O carnaval do Rio dá a largada na sexta-feira, embora seja ensaiado à exaustão no mínimo desde o raiar do ano novo. Dessas sextas, poucas foram as que não me trouxeram grandes dissabores. Havia uma quebra de sintonia, com o momento, comigo, com o entorno, a antena pega um vento e a estática arruína toda a transmissão.
Meus carnavais quando criança eram muito parecidos. O contato com o samba era o mais oblíquo possível, a apuração do Grupo Especial das agremiações do Rio de Janeiro. Mesmo tendo visto apenas alguns minutos dos desfiles na TV depois do jantar, me fascinava passar a quarta-feira de cinzas ouvindo grande indignação quando o senhor do dez, nota dez, com pendor dramático, fazia uma micropausa e modulava a voz para refletir a gravidade agourenta de um nove ponto oito.
O samba só chegou na minha vida na adolescência, fazendo baldeação em Chico Buarque, nas várias trocas de fitas cassete feitas para os amigos (o algoritmo da minha geração). Samba, mas branco e classe média. Minha vida continuava alheia às manifestações mais populares.
Quando finalmente vi a folia e fiz menção de entrar, as sextas-feiras pareceram fazer questão de me mandar recados pouco sutis: o cachorro esfacelado pelo carro em alta velocidade que me transportava e que preferia ouvir meu choro incessante a dar meia volta para tentar prestar socorro; o ostracismo permanente de todos os meus convivas porque, em um jantar caseiro, eu não quis me juntar às outras namoradas-empregadas e preparar o repasto na subserviência que nos cabia; perda de todo o dinheiro separado para os dias; brigas com namorados; gastroenterites; pés torcidos.
No ano em que concluí que o Rio não era para mim, ainda tentei uma oferenda. Toquei na bateria de um bloco, fui a rodas de samba, a todos os ensaios, a todos os eventos associados, melhor amiga e copilota do mestre de bateria. A oferenda foi devolvida: terminei um namoro de quatro anos pelo telefone, sozinha, nariz fungando e bigode postiço no meio da praça. E, no dia seguinte, precisava invocar energia ao éter a fim de tocar para foliões incautos. Gestei minha fuga e parti nove meses depois.
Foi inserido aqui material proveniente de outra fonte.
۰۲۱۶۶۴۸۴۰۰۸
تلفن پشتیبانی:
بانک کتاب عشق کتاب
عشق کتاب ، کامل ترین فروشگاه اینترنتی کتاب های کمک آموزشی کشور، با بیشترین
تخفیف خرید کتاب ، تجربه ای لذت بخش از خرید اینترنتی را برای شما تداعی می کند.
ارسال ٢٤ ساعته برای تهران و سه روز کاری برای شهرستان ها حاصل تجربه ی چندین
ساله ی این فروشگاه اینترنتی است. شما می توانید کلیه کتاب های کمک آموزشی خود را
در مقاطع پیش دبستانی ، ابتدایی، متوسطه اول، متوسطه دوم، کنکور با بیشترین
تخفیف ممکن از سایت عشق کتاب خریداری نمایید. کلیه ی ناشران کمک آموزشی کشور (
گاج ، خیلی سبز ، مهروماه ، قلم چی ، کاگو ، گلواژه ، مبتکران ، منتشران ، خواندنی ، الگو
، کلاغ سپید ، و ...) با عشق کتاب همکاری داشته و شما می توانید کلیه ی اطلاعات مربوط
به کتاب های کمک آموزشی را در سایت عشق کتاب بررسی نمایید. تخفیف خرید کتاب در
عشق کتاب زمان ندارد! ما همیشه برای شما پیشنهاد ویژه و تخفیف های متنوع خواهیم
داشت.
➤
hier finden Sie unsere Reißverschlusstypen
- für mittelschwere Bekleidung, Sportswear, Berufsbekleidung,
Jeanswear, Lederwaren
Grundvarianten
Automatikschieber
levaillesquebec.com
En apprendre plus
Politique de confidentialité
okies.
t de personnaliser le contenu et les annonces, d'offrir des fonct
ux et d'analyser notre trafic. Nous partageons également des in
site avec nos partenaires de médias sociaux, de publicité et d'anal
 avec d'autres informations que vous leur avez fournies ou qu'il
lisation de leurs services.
Avançando dez anos, um continente e muita análise, passei a última sexta de carnaval com algumas de suas “carnes”. O tempo relativiza, afrouxa o foco, alarga o contexto, eu achava. Mas o replay foi sentido quase de imediato: a estática estava lá, eu me divorciando dos instantes em vez de lançar pontes, a frequência pegando uma rádio totalmente diferente, agravada pela observação interior de que meu exterior traía o agora tentando agir como se nada estivesse acontecendo, limpando o vidro do carro com o para-brisas cheio de lama. Carro em chamas caindo no abismo, eu contendo as rachaduras com as mãos, emaranhada no fio da meada. E rindo quando vinha a deixa. Porque claro que sim.
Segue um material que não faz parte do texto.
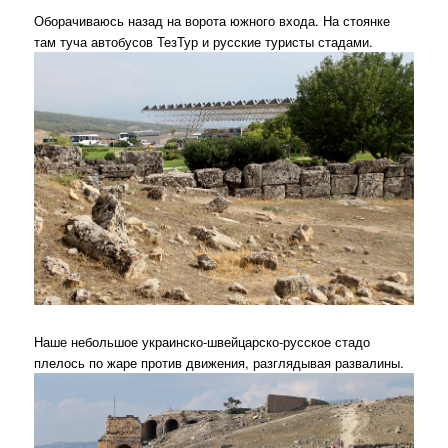
Оборачиваюсь назад на ворота южного входа. На стоянке
там туча автобусов ТезТур и русские туристы стадами.
Наше небольшое украинско-швейцарско-русское стадо
плелось по жаре против движения, разглядывая развалины.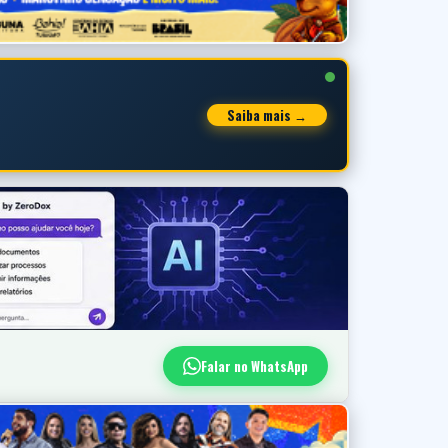
Saiba mais →
Falar no WhatsApp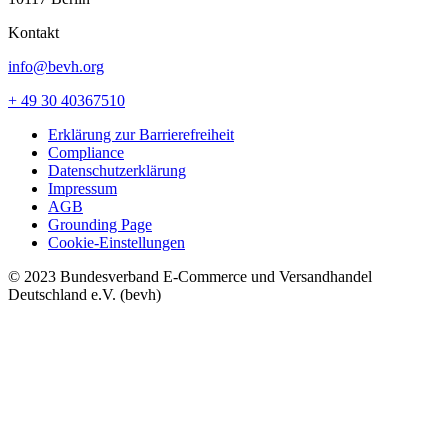
Kontakt
info@bevh.org
+ 49 30 40367510
Erklärung zur Barrierefreiheit
Compliance
Datenschutzerklärung
Impressum
AGB
Grounding Page
Cookie-Einstellungen
© 2023 Bundesverband E-Commerce und Versandhandel
Deutschland e.V. (bevh)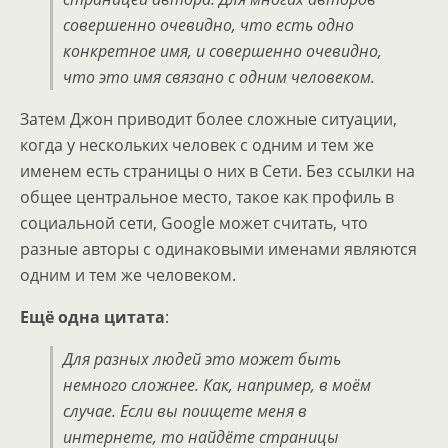
совершенно очевидно, что есть одно
конкретное имя, и совершенно очевидно,
что это имя связано с одним человеком.
Затем Джон приводит более сложные ситуации,
когда у нескольких человек с одним и тем же
именем есть страницы о них в Сети. Без ссылки на
общее центральное место, такое как профиль в
социальной сети, Google может считать, что
разные авторы с одинаковыми именами являются
одним и тем же человеком.
Ещё одна цитата
:
Для разных людей это может быть
немного сложнее. Как, например, в моём
случае. Если вы поищете меня в
интернете, то найдёте страницы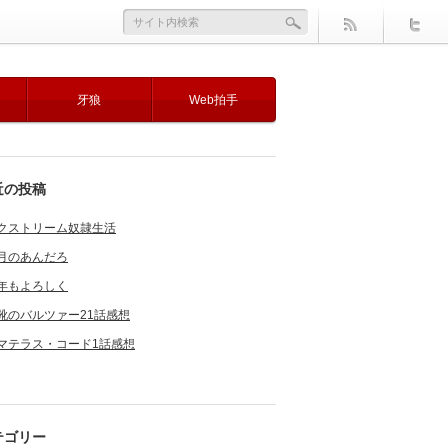
牙狼
Web拍手
近の投稿
クストリーム奴隷生活
月のあんだろ
年もよろしく
靴のバルツァー21話感想
マテラス・コード1話感想
テゴリー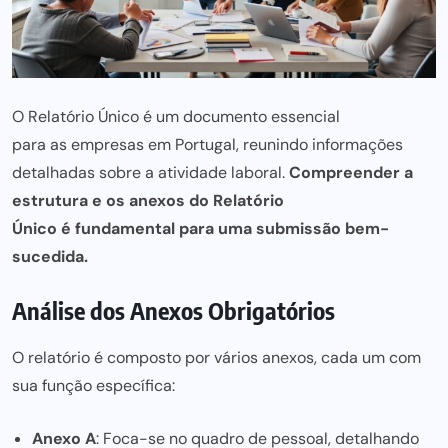
O Relatório Único é um documento essencial
para as empresas
em Portugal, reunindo informações
detalhadas sobre a atividade laboral.
Compreender a
estrutura e os anexos do Relatório
Único é fundamental para
uma submissão bem-
sucedida.
Análise dos Anexos Obrigatórios
O relatório é composto por vários anexos, cada um com
sua função específica:
Anexo A
: Foca-se no quadro de pessoal, detalhando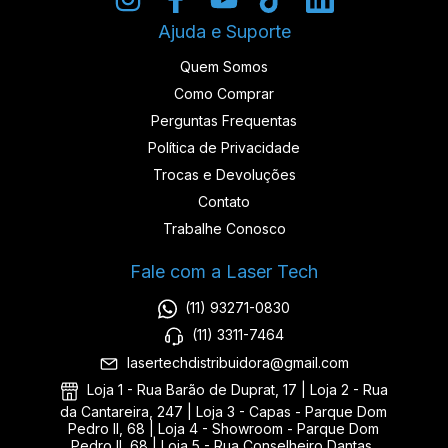
Ajuda e Suporte
Quem Somos
Como Comprar
Perguntas Frequentas
Política de Privacidade
Trocas e Devoluções
Contato
Trabalhe Conosco
Fale com a Laser Tech
(11) 93271-0830
(11) 3311-7464
lasertechdistribuidora@gmail.com
Loja 1 - Rua Barão de Duprat, 17 | Loja 2 - Rua
da Cantareira, 247 | Loja 3 - Capas - Parque Dom
Pedro II, 68 | Loja 4 - Showroom - Parque Dom
Pedro II, 68 | Loja 5 - Rua Conselheiro Dantas,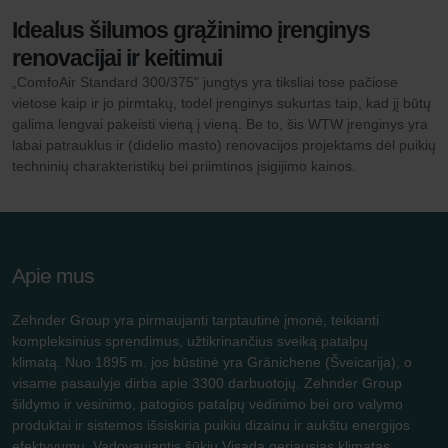
Idealus šilumos grąžinimo įrenginys
renovacijai ir keitimui
„ComfoAir Standard 300/375" jungtys yra tiksliai tose pačiose
vietose kaip ir jo pirmtakų, todėl įrenginys sukurtas taip, kad jį būtų
galima lengvai pakeisti vieną į vieną. Be to, šis WTW įrenginys yra
labai patrauklus ir (didelio masto) renovacijos projektams dėl puikių
techninių charakteristikų bei priimtinos įsigijimo kainos.
Apie mus
Zehnder Group yra pirmaujanti tarptautinė įmonė, teikianti
kompleksinius sprendimus, užtikrinančius sveiką patalpų
klimatą. Nuo 1895 m. jos būstinė yra Gränichene (Šveicarija), o
visame pasaulyje dirba apie 3300 darbuotojų. Zehnder Group
šildymo ir vėsinimo, patogios patalpų vėdinimo bei oro valymo
produktai ir sistemos išsiskiria puikiu dizainu ir aukštu energijos
efektyvumu. Vadovaujantis šūkiu Visada geriausias klimatas,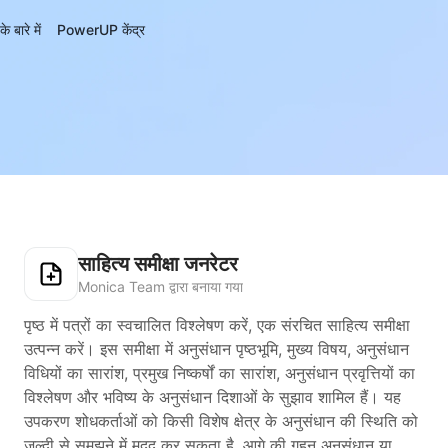
बारे में
PowerUP केंद्र
साहित्य समीक्षा जनरेटर
Monica Team द्वारा बनाया गया
पृष्ठ में पत्रों का स्वचालित विश्लेषण करें, एक संरचित साहित्य समीक्षा
उत्पन्न करें। इस समीक्षा में अनुसंधान पृष्ठभूमि, मुख्य विषय, अनुसंधान
विधियों का सारांश, प्रमुख निष्कर्षों का सारांश, अनुसंधान प्रवृत्तियों का
विश्लेषण और भविष्य के अनुसंधान दिशाओं के सुझाव शामिल हैं। यह
उपकरण शोधकर्ताओं को किसी विशेष क्षेत्र के अनुसंधान की स्थिति को
जल्दी से समझने में मदद कर सकता है, आगे की गहन अनुसंधान या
Mas, abstraído o pesadelo, é possível que o recado finalmente tenha sido dado. Ele nunca teve o objetivo de me alienar. O carnaval verdadeiro não é excludente. Preciso parar de tentar escapar do Rio, de abraçá-lo mantendo o quadril respeitosamente distante, de deixar o corpo se transformar em um palimpsesto de traumas. Para isso, ainda vou ter que ouvir os pássaros cantar. Ver as águas dos rios correr. Porque a catarse do carnaval não admite molhar apenas os dedinhos; só arrebata ao se mergulhar, afundar e desaguar no oceano.